The Socialists responded by calling the Minister “imbecilic”. The Spanish Federation of Lesbians and Gays said that the government, in league with a bigoted Church, were trying to “promote an intolerant society”. A Christian gay group said the Cardinal had made a fool of himself by delivering a pack of lies under the guise of a sermon (but aren’t all sermons a pack of lies by their very nature?) Anyway, Spain seems to have an unpleasant battle on its hands.

Whereas, back in Britain, the Moderator of the General Assembly of the Church of Scotland broke the religious mould by making plain his backing for the Government’s proposals for civil partnerships. Iain Torrance – for it is he – said it was “a matter of justice, not religion”. He told The Herald newspaper in Glasgow that he was sad that the various churches were being so “defensive”. Christianity, he said, “has a long tradition of defining itself by vilifying the other.”

Other priests have reached the same conclusion. According to the National Catholic Reporter, 23 priests in Chicago signed a round-robin letter addressed to “The Hierarchy of the Roman Catholic Church”, calling on it to stop using “violent and abusive language” in relation to gay people.

“Has any other group within the Body of Christ been so assaulted and violated by such mean-spirited language?” they asked.
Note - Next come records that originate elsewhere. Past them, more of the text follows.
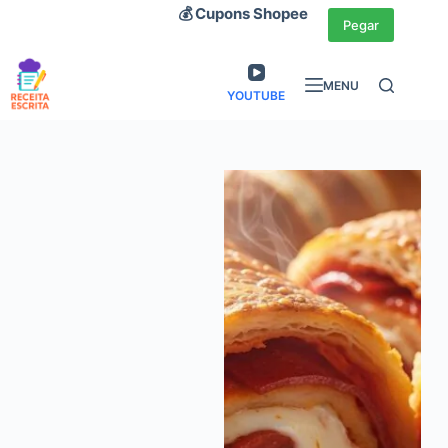
Pular
💰 Cupons Shopee
Pegar
para
o
MENU
conteúdo
YOUTUBE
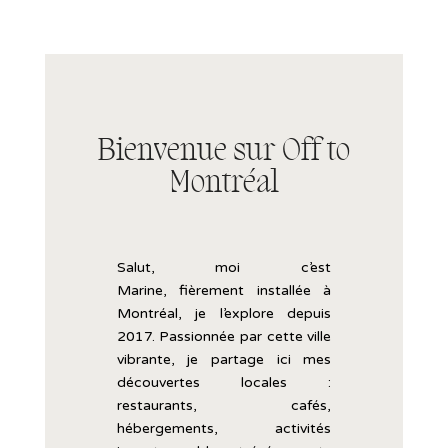
Bienvenue sur Off to
Montréal
Salut, moi c’est
Marine,
fièrement
installée
à
Montréal, je l’explore
depuis
2017.
Passionnée
par
cette
ville
vibrante,
je
partage
ici
mes
découvertes
locales :
restaurants,
cafés,
hébergements,
activités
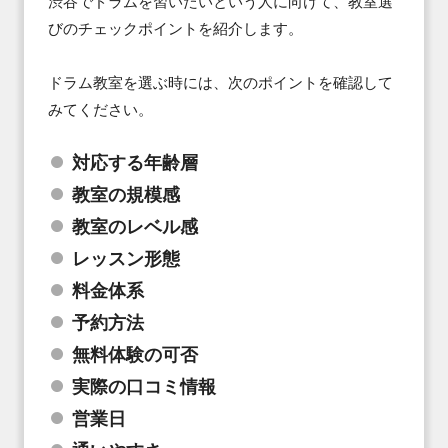
渋谷でドラムを習いたいという人に向けて、教室選
びのチェックポイントを紹介します。

ドラム教室を選ぶ時には、次のポイントを確認して
みてください。
対応する年齢層
教室の規模感
教室のレベル感
レッスン形態
料金体系
予約方法
無料体験の可否
実際の口コミ情報
営業日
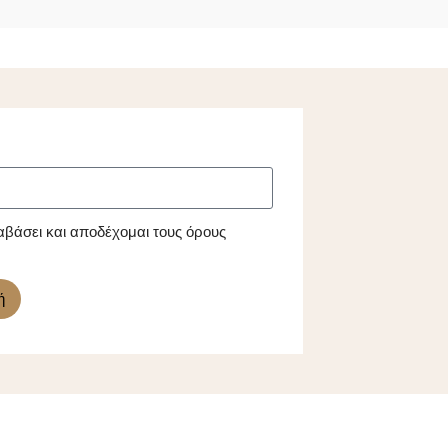
αβάσει και αποδέχομαι τους όρους
ή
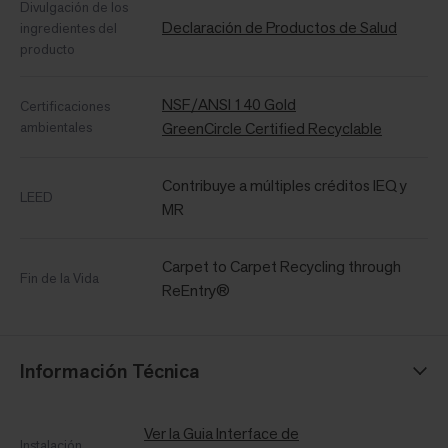
Divulgación de los
Declaración de Productos de Salud
ingredientes del
producto
NSF/ANSI 140 Gold
Certificaciones
ambientales
GreenCircle Certified Recyclable
Contribuye a múltiples créditos IEQ y
LEED
MR
Carpet to Carpet Recycling through
Fin de la Vida
ReEntry®
Información Técnica
Ver la Guia Interface de
Instalación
They point to a document released by the Vatican last summer that condemned gay unions and which, the letter writers assert, “demonised these children of God” by using such terms a “a serious depravity” and “a grave detriment to the common good” and “intrinsically disordered” about gay people. “Does anybody consider this vile and toxic language invitational?” they asked.

The originator of the letter, Fr. Richard Prenderghast, told The National Catholic Reporter: “The Vatican statement has caused Catholic homosexuals to finally ‘flip the switch’ and abandon Catholicism. They’re beyond anger. There’s just sadness that they can’t belong to such a church anymore.”

Oh well, the Vatican document did some good, then.